Simone Weil falava que plantar é aceitar a demora. Nietzsche, “(E) aqueles que foram vistos dançando foram julgados insanos por aqueles que não conseguiam ouvir a música.” Gaston Bachelard dizia que a casa é nosso canto no mundo – não tem um “canto preferido” no sentido de um local físico, mas sim um interesse por “cantos” de intimidade e imaginação que são essenciais para o devaneio, como o quarto ou o lar. “Cantos” para a criação de imagens do silencio entre o mundo exterior e o universo interior de alguém. Silencio muito preciso. Mais que palavra sonora. Exemplo: a Musica traz a pausa a escrever o silêncio. Cria ritmo e significado. No palco, atores podem e devem ir além do que chamam subtexto. deve e pode ser dançado. Tem contexto, tem pretexto. E’ linguagem precisa. Cria. Performa. Narra. Pare. Mata. Existe. É vela. Melhor, é luz de uma vela. É La flamme d’une chandelle (A chama de uma vela – 1961).

Neste momento, invade-me a lembrança do Sindicato dos Bancários quando assisti o potyonkin pela primeira vez. A escadaria, o carrinho de bebe, as rodinhas. a minha cadeira de rodas, 45 anos depois. estávamos cercados estávamos pela polícia – o filme de Eisenstein era proibido. Exibição proibida.
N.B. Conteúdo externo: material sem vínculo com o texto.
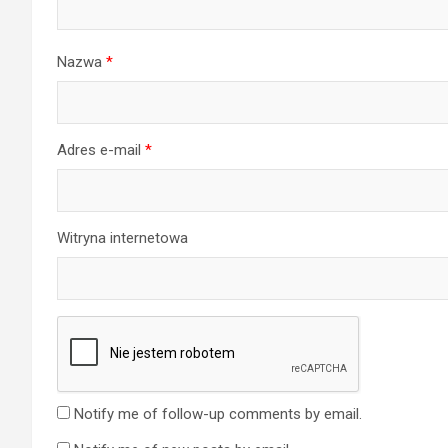
Nazwa
*
Adres e-mail
*
Witryna internetowa
Notify me of follow-up comments by email.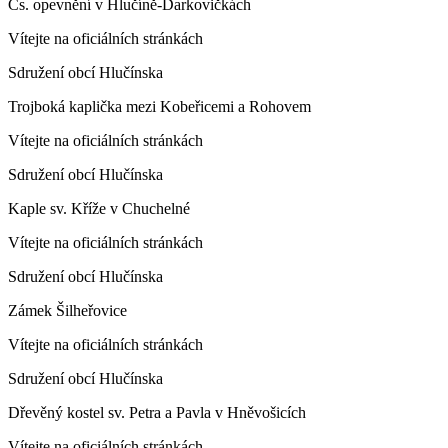
Čs. opevnění v Hlučíně-Darkovičkách
Vítejte na oficiálních stránkách
Sdružení obcí Hlučínska
Trojboká kaplička mezi Kobeřicemi a Rohovem
Vítejte na oficiálních stránkách
Sdružení obcí Hlučínska
Kaple sv. Kříže v Chuchelné
Vítejte na oficiálních stránkách
Sdružení obcí Hlučínska
Zámek Šilheřovice
Vítejte na oficiálních stránkách
Sdružení obcí Hlučínska
Dřevěný kostel sv. Petra a Pavla v Hněvošicích
Vítejte na oficiálních stránkách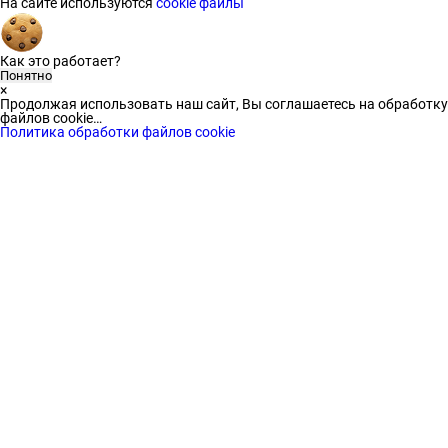
На сайте используются
cookie файлы
Как это работает?
Понятно
×
Продолжая использовать наш сайт, Вы соглашаетесь на обработку
файлов cookie…
Политика обработки файлов cookie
Este é o Potyomkin (Броненосец Потёмкин: O Encouraçado Potemkin filme mudo, mudo dirigido por Serguei Eisenstein e lançado em 1925. Ele apresenta uma versão dramatizada de uma rebelião ocorrida em 1905, onde os tripulantes do navio de guerra Potemkin se insurgem contra os seus oficiais superiores. Um devaneio no devaneio. Uma defesa – qual fuga da realidade vivida – ato poético da consciência imaginante criativa e – poesia não como os cada vez mais enfadonhos discursos sobre o mundo propinados nos palcos empobrecidos de linguagem – mas como ATO no mundo, pensamento em ação. Devaneio do tipo que faz me caminhar por lembranças poderosas como frases de efeito do nosso gênio do misticismo urbano brasileiro nasce o famosíssimo : “a pior forma de solidão é a companhia de um paulista”, encontrado na crônica “o paulista”, publicada em 7 de agosto de 1968.E daqui permitam-me repartir do diretor e roteirista Luis Buñuel e seus devaneios, causa de todos os seus filmes, sobretudo os últimos, aqueles quando de seu retorno em França co roteirizados com Jean-Claude Carrière.
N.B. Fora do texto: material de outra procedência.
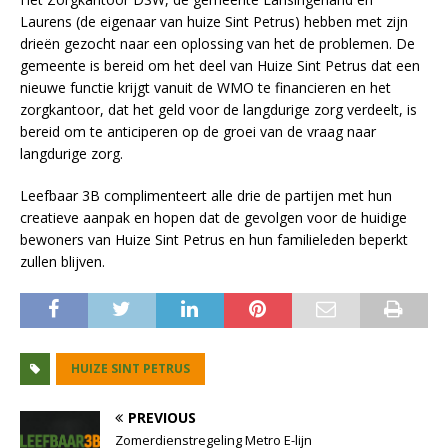
Laurens (de eigenaar van huize Sint Petrus) hebben met zijn
drieën gezocht naar een oplossing van het de problemen. De
gemeente is bereid om het deel van Huize Sint Petrus dat een
nieuwe functie krijgt vanuit de WMO te financieren en het
zorgkantoor, dat het geld voor de langdurige zorg verdeelt, is
bereid om te anticiperen op de groei van de vraag naar
langdurige zorg.
Leefbaar 3B complimenteert alle drie de partijen met hun
creatieve aanpak en hopen dat de gevolgen voor de huidige
bewoners van Huize Sint Petrus en hun familieleden beperkt
zullen blijven.
HUIZE SINT PETRUS
PREVIOUS
Zomerdienstregeling Metro E-lijn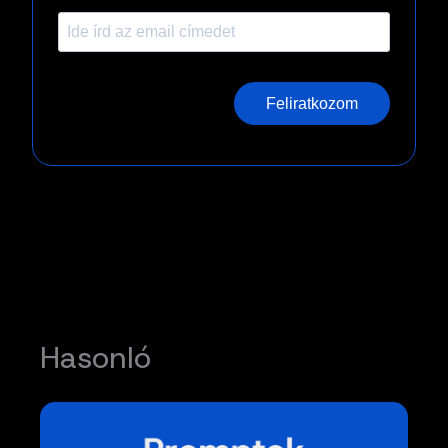
Feliratkozom
Hasonló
Ah, recordo devaneios e sonhos desses surrealistas quase contemporâneos – eu tinha 16 anos quando o vi no cine Bijou, o da praça Roosevelt… Tive a sorte de compartilhar alguns dias como formador na Paolo Grassi quando Carrière lá estava em conferência.
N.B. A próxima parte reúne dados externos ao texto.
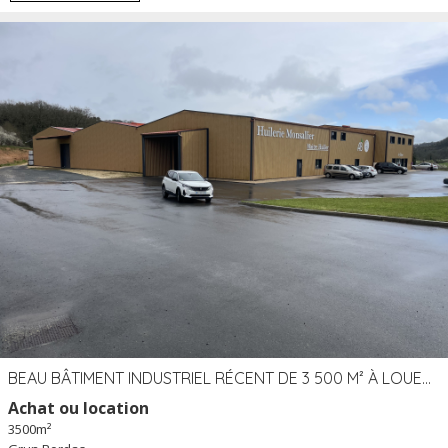
BEAU BÂTIMENT INDUSTRIEL RÉCENT DE 3 500 M² À LOUER OU VENDRE PROCHE PÉRIGUEUX (24)
Achat ou location
3500m²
Ele sempre repetia ser fundamental que gente diga falas, antes de aventurar qualquer abstração, ainda que legitima. São força criativa e libertadora que, através d a poesia, cria consciência e conhecimento das imagens e vivências no mundo.

Bachelard talvez intua o devaneio como forma de fuga da realidade, mas também como um caminho para a tomada de consciência acima de um discurso sobre o mundo passível em nossas elucubrações.; antes: vejo eu, humildemente, a coisa transferida ao palco, ao cinema, no ritual da arte, é, mas sim um ato dentro dele. – um ato de pensamento em ação, gesto no mundo, a força disso nasce de um atrito, sempre dele, com a imaginação, linguagem desvinculada do nosso exterior e ancorada nas profundezas do que podemos chamar, ainda que imprecisamente, de alma, de um sopro imaterial, mesmo que movido por nossa respiração.

É muito bom lembrar que a ritualidade afro-brasileira nos oferece “dna” de mística originaria americana – de nosso continente, ressalto – aliada ao que Bachelard explora a infância representada no plano do imaginário – Buñuel, no sonho e no devaneio Camus no absurdo – Rodrigues nas suas crônicas místico-urbanas.

Fontes: Bachelard, Eisenstein, Simone Weil, Alberto Filipe Araújo, Nelson Rodrigues, Nietzsche.